◆ Task details: Please reproduce all the data exactly as written and omit the pictures.

◆ The records:
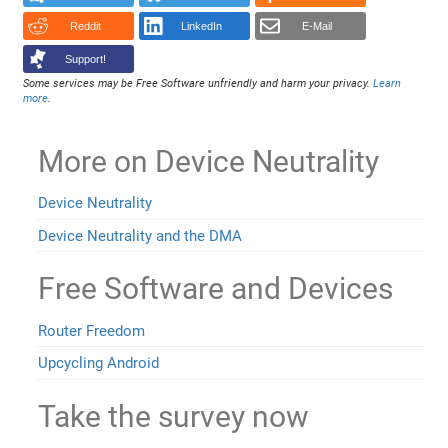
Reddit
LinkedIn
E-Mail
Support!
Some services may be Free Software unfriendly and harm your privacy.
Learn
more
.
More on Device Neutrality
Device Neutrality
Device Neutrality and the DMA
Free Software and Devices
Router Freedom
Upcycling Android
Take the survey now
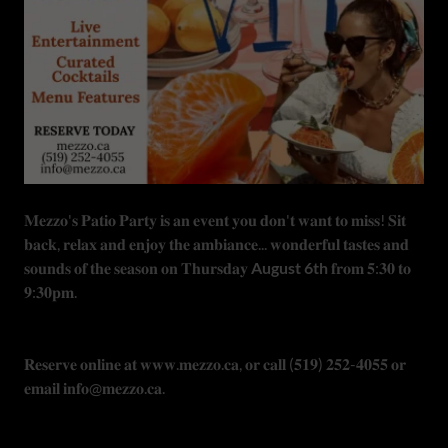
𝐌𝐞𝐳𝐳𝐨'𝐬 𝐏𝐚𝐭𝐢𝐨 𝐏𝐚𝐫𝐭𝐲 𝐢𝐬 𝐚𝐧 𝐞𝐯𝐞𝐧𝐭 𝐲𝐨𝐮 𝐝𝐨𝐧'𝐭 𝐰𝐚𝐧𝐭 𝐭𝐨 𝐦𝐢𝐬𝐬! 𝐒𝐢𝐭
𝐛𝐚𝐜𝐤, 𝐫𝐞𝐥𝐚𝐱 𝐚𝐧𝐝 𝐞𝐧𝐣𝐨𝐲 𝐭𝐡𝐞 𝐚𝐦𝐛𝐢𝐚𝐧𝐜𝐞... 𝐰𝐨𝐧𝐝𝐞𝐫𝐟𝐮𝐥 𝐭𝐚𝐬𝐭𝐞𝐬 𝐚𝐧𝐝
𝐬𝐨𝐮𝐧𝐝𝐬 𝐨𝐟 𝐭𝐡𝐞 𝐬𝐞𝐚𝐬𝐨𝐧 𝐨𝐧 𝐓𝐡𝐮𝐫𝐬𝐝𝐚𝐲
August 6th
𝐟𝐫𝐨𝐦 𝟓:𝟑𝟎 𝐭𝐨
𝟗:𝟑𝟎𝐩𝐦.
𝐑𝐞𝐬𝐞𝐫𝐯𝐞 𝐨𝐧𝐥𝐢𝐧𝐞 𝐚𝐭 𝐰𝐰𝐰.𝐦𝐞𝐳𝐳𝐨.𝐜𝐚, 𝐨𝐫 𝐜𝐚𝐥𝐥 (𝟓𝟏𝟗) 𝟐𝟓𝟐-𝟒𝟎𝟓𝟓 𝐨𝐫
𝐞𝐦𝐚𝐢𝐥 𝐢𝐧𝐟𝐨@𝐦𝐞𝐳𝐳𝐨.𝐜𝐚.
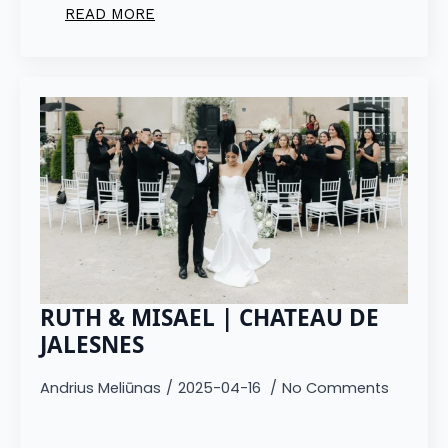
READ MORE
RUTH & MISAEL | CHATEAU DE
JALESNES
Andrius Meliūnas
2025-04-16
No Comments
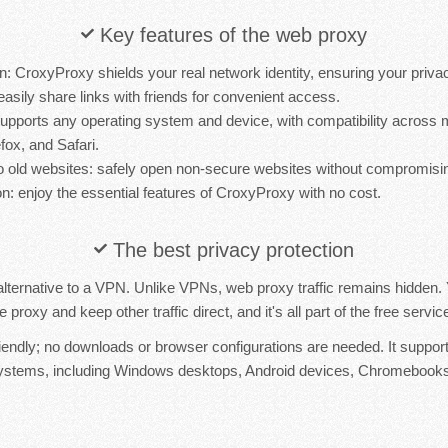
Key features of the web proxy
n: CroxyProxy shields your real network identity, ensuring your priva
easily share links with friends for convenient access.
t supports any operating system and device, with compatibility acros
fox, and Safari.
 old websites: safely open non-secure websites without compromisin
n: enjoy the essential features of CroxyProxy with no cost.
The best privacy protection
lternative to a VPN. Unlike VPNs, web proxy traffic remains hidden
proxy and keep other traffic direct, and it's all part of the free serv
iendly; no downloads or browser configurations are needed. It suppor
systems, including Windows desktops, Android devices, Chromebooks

◆ Exercise answer:
Reddit
LinkedIn
E-Mail
Support!
Some services may be Free Software unfriendly and harm your privacy.
Learn
more
.
More on Device Neutrality
Device Neutrality
Device Neutrality and the DMA
Free Software and Devices
Router Freedom
Upcycling Android
Take the survey now
𝐌𝐞𝐳𝐳𝐨'𝐬 𝐏𝐚𝐭𝐢𝐨 𝐏𝐚𝐫𝐭𝐲 𝐢𝐬 𝐚𝐧 𝐞𝐯𝐞𝐧𝐭 𝐲𝐨𝐮 𝐝𝐨𝐧'𝐭 𝐰𝐚𝐧𝐭 𝐭𝐨 𝐦𝐢𝐬𝐬! 𝐒𝐢𝐭
𝐛𝐚𝐜𝐤, 𝐫𝐞𝐥𝐚𝐱 𝐚𝐧𝐝 𝐞𝐧𝐣𝐨𝐲 𝐭𝐡𝐞 𝐚𝐦𝐛𝐢𝐚𝐧𝐜𝐞... 𝐰𝐨𝐧𝐝𝐞𝐫𝐟𝐮𝐥 𝐭𝐚𝐬𝐭𝐞𝐬 𝐚𝐧𝐝
𝐬𝐨𝐮𝐧𝐝𝐬 𝐨𝐟 𝐭𝐡𝐞 𝐬𝐞𝐚𝐬𝐨𝐧 𝐨𝐧 𝐓𝐡𝐮𝐫𝐬𝐝𝐚𝐲
August 6th
𝐟𝐫𝐨𝐦 𝟓:𝟑𝟎 𝐭𝐨
𝟗:𝟑𝟎𝐩𝐦.
𝐑𝐞𝐬𝐞𝐫𝐯𝐞 𝐨𝐧𝐥𝐢𝐧𝐞 𝐚𝐭 𝐰𝐰𝐰.𝐦𝐞𝐳𝐳𝐨.𝐜𝐚, 𝐨𝐫 𝐜𝐚𝐥𝐥 (𝟓𝟏𝟗) 𝟐𝟓𝟐-𝟒𝟎𝟓𝟓 𝐨𝐫
𝐞𝐦𝐚𝐢𝐥 𝐢𝐧𝐟𝐨@𝐦𝐞𝐳𝐳𝐨.𝐜𝐚.
READ MORE
RUTH & MISAEL | CHATEAU DE
JALESNES
Andrius Meliūnas
2025-04-16
No Comments
Key features of the web proxy
n: CroxyProxy shields your real network identity, ensuring your priva
easily share links with friends for convenient access.
t supports any operating system and device, with compatibility acros
fox, and Safari.
 old websites: safely open non-secure websites without compromisin
n: enjoy the essential features of CroxyProxy with no cost.
The best privacy protection
lternative to a VPN. Unlike VPNs, web proxy traffic remains hidden
proxy and keep other traffic direct, and it's all part of the free serv
iendly; no downloads or browser configurations are needed. It suppor
systems, including Windows desktops, Android devices, Chromebooks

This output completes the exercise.